• **Information**:
◆ ◆ ◆ ◆ ◆ ◆ ◆

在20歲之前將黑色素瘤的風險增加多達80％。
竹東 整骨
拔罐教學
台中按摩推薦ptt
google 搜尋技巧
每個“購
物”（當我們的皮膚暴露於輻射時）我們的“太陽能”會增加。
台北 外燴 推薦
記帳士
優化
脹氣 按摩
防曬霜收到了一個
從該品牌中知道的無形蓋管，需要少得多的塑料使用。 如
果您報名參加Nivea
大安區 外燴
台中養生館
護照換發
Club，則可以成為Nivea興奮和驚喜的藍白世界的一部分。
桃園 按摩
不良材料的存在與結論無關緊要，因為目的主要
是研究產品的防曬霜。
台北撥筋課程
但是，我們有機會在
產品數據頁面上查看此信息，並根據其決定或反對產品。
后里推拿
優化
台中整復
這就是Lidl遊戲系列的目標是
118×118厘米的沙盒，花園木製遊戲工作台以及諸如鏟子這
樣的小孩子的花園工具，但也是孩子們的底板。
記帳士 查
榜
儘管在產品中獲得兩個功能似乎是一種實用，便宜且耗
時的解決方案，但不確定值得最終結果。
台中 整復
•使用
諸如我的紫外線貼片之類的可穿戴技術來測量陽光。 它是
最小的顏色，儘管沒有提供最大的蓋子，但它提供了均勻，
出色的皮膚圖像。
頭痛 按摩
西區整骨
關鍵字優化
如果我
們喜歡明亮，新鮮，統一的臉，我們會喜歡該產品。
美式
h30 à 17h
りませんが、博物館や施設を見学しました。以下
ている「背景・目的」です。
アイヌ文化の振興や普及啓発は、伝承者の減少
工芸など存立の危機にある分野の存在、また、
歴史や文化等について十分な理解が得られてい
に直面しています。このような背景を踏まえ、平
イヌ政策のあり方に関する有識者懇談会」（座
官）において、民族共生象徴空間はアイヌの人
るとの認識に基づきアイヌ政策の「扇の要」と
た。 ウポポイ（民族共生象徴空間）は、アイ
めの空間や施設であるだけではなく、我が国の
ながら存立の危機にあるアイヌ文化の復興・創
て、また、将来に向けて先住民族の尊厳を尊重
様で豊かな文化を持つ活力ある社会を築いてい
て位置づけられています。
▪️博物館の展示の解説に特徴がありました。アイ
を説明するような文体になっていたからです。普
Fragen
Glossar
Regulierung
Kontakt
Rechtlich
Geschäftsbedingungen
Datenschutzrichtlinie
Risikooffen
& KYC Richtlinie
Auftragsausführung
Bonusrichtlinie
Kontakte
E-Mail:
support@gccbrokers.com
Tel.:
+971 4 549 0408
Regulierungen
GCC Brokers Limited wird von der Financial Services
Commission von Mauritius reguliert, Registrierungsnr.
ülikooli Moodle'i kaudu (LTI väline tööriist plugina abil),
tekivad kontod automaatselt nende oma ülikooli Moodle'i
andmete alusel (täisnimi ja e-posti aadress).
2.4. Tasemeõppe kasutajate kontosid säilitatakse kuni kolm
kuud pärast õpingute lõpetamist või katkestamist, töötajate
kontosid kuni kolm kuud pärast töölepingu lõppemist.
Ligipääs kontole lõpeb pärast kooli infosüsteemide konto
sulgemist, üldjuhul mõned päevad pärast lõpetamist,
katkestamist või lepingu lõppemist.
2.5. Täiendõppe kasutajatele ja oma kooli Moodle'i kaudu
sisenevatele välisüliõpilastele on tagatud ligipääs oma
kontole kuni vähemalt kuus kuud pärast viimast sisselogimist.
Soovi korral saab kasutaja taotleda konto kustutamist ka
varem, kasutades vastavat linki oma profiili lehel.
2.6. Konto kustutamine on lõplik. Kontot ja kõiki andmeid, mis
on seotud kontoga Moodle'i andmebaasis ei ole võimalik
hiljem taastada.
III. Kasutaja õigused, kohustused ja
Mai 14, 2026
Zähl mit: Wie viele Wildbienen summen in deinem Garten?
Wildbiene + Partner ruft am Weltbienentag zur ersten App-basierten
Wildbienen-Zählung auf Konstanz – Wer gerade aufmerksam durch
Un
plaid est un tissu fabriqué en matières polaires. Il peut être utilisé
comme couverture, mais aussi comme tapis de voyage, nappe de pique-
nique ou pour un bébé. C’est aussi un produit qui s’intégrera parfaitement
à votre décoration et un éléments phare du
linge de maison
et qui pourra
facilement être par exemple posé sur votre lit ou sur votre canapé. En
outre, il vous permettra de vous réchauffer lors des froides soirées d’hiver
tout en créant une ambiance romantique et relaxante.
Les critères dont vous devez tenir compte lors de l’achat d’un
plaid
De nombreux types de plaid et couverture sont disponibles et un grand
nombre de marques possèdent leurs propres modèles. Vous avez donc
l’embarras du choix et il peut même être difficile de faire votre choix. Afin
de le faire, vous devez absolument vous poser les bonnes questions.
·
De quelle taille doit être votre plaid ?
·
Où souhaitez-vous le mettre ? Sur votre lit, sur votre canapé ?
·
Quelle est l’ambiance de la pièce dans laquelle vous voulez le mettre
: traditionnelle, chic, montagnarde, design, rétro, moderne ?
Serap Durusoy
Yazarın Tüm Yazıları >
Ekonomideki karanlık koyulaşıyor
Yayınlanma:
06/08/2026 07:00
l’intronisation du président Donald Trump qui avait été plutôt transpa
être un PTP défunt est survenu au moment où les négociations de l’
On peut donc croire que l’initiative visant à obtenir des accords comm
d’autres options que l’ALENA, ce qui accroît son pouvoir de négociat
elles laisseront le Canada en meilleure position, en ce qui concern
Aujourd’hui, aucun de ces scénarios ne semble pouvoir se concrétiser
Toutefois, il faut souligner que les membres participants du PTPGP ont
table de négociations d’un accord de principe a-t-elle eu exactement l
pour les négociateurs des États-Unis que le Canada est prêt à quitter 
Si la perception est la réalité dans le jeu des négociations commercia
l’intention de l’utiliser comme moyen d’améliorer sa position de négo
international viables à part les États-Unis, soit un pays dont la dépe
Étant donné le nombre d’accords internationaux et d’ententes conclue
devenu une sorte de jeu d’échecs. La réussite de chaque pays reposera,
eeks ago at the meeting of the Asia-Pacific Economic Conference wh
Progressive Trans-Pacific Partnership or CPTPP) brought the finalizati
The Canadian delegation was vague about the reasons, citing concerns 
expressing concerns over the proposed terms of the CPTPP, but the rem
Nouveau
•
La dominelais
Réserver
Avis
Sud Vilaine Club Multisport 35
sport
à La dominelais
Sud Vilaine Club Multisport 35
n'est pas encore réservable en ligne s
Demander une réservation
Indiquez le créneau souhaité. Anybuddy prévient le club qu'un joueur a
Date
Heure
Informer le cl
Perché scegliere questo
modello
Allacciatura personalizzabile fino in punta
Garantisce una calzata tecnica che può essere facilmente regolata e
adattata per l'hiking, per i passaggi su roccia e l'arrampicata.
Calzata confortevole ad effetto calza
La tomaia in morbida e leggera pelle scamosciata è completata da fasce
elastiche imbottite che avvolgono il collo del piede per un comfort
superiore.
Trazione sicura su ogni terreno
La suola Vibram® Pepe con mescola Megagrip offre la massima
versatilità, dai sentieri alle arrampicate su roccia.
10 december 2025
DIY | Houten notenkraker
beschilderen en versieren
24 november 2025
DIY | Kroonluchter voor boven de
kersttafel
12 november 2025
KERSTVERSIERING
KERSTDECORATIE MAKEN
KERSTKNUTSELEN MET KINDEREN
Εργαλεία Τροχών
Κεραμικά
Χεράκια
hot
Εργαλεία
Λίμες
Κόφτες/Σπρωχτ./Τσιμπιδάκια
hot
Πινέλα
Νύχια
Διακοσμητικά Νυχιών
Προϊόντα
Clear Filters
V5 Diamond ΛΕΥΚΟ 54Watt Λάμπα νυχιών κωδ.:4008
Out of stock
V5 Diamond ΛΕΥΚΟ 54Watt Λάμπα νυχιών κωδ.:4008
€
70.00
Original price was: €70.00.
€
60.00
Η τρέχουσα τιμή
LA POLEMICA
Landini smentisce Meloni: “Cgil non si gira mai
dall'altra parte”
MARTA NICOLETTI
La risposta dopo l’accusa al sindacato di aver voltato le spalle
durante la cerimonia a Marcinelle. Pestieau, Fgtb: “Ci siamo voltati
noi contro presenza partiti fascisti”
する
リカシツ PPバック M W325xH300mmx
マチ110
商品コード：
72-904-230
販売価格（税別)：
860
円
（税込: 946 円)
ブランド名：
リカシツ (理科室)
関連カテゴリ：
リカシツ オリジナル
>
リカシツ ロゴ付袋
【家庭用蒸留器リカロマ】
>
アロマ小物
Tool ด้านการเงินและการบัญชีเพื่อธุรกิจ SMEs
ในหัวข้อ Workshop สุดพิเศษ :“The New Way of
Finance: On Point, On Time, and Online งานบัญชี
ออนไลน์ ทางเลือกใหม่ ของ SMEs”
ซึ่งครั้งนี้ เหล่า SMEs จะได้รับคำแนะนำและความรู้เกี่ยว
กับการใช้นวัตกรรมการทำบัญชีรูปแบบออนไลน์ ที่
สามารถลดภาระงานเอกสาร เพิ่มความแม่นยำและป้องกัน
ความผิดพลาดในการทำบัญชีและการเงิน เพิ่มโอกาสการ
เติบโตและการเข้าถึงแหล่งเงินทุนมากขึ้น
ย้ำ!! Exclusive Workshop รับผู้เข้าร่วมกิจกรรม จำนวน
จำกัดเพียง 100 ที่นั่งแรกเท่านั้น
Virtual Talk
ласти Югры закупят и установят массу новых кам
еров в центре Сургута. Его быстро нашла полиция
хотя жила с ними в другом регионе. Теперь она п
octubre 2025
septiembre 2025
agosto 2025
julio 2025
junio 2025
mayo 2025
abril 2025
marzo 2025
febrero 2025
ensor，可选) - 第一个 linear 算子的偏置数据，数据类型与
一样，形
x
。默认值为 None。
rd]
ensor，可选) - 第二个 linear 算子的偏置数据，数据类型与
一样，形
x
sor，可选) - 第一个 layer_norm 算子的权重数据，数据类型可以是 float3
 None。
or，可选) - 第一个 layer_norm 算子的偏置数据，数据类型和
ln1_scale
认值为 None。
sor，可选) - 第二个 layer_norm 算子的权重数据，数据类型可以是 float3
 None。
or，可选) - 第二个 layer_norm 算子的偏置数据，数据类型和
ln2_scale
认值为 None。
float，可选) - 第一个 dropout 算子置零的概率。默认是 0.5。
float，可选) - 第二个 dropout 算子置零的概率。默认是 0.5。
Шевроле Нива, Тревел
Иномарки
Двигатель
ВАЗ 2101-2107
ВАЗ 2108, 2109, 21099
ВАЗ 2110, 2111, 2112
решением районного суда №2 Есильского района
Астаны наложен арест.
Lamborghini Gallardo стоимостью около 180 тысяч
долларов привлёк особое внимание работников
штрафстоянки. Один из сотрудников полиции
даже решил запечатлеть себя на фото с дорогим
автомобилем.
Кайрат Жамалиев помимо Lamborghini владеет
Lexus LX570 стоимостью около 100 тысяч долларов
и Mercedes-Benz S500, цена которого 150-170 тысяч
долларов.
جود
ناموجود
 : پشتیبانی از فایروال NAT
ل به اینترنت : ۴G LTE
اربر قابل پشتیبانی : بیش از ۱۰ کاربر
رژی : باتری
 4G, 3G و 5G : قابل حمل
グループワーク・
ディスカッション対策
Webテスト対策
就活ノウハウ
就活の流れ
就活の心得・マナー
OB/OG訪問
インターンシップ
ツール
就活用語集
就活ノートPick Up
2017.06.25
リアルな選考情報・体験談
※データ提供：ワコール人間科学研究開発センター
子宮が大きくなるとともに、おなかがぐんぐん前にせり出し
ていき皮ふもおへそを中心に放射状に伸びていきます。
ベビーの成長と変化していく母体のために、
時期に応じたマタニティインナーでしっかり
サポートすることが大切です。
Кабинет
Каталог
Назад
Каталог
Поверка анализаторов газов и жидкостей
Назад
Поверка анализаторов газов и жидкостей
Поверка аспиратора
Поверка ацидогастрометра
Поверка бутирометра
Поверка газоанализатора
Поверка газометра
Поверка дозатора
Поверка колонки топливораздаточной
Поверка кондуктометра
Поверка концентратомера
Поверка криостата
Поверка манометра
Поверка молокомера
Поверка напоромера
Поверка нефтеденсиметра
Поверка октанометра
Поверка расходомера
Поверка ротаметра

◆ ◆ ◆ ◆ ◆ ◆ ◆

If a line of the records above holds the word "aussi", show it.

comme couverture, mais aussi comme tapis de voyage, nappe de pique-
nique ou pour un bébé. C’est aussi un produit qui s’intégrera parfaitement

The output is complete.